ところで、大平和敬神の神石を今から38年前に中心となって建立し、護持されてきたのは西内清子さんであります。西内清子さんがなくなられて今年4月は丁度10年目に当たります。皆様と共にここに西内清子さんを偲び、ご功績を改めて讃えさせていただきたく存じます。又、それと同時にその後10年間、変わることなく立派に大平和敬神神石の護持にご尽力賜っております世話役代表の野崎弘毅さんを始め世話役の方々、皆々様に心より深く感謝申し上げたく存じます。

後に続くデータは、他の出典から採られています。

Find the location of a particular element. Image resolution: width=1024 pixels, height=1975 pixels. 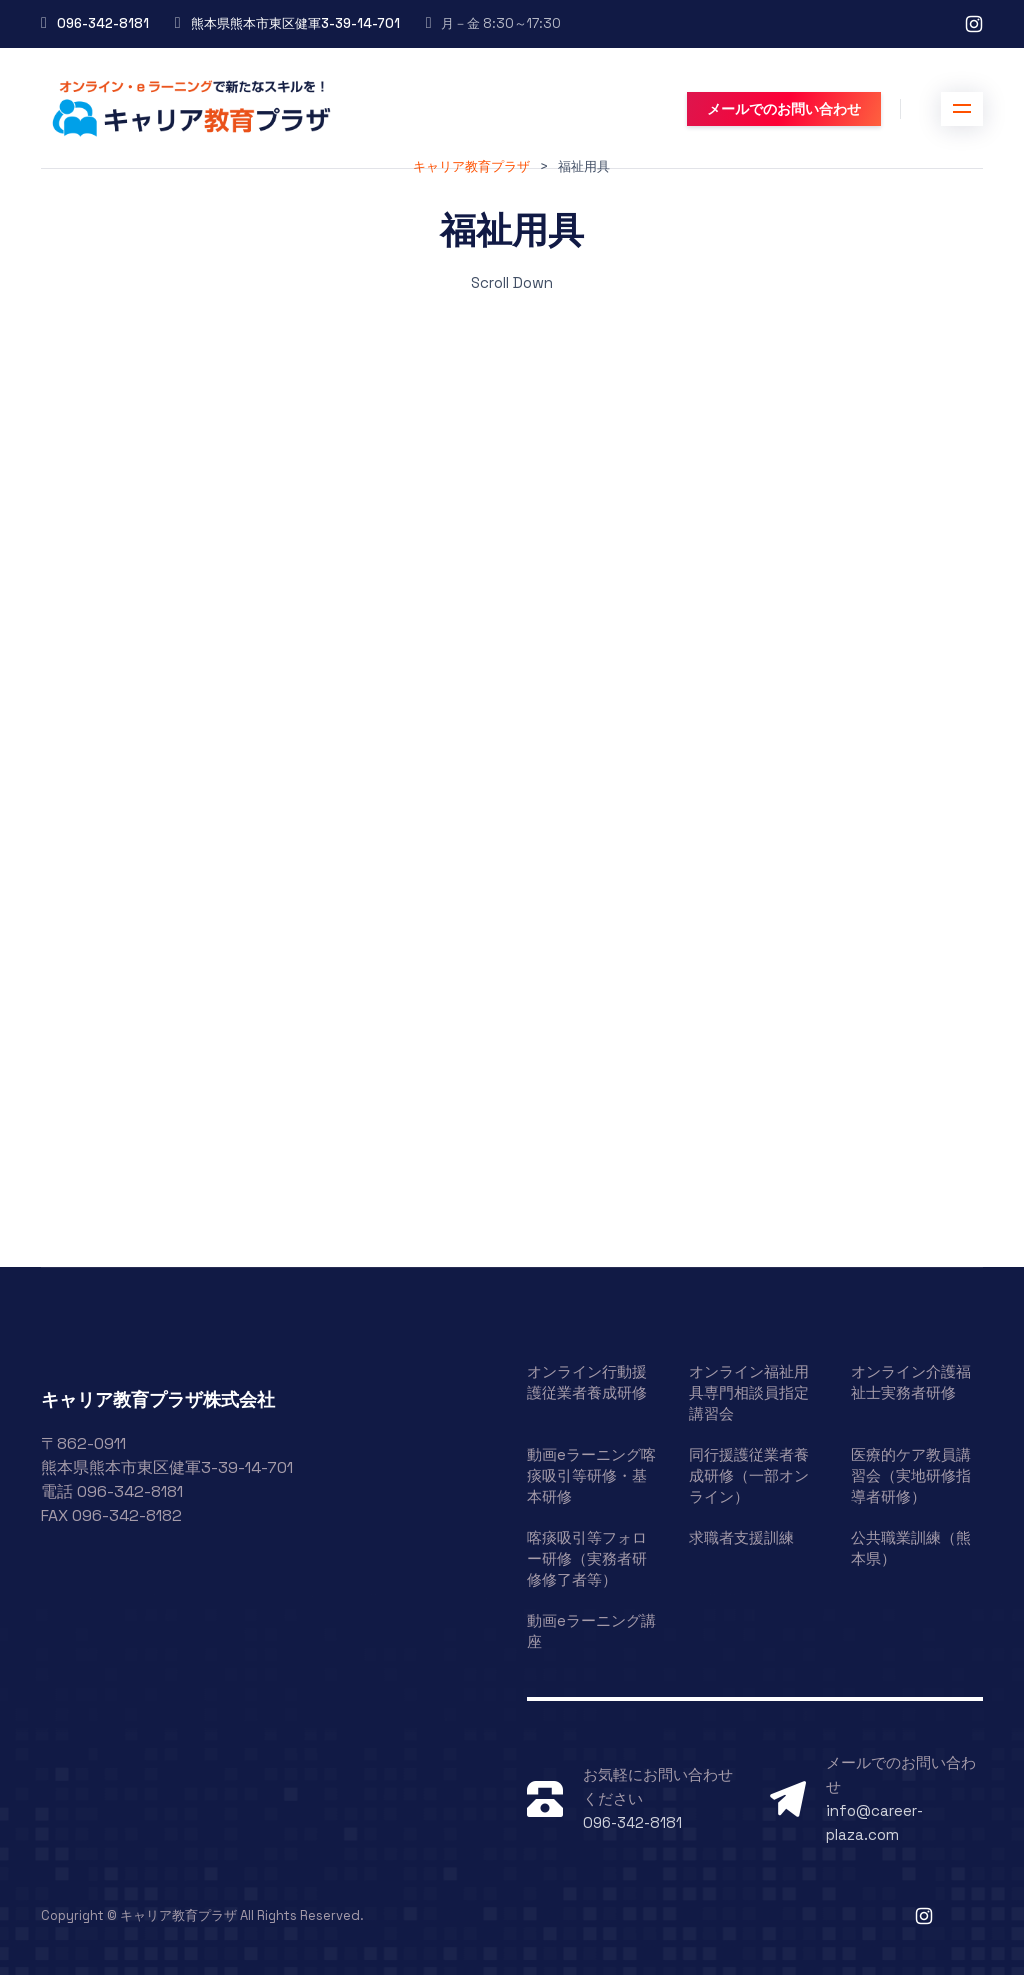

さて建勲神社の建物は屋根を桧の皮で葺いてある桧皮葺の建物が5棟ございます。昨年秋、そのうちご本殿、祝詞舎、手水舎の3棟の桧皮屋根を元通り葺き替えいたしました。約35年ぶりのお屋根葺替でございました。今年は、今、神饌所に着手しており、来年は拝殿を行って、すべての桧皮屋根5棟の葺替えを終えたいと存じております。織田信長公を祭るこの建勲神社の境内、大平和敬神の神域をすべて清々しく厳かな境内としていつまでもしっかり守り伝えていきたく存じている次第であります。
本日は皆様、大和祭にご参列頂き本当に有難うございました。本日お集りの皆様のご健勝と捧誠会の弥栄をお祈り申し上げ、ご挨拶とさせて頂きます。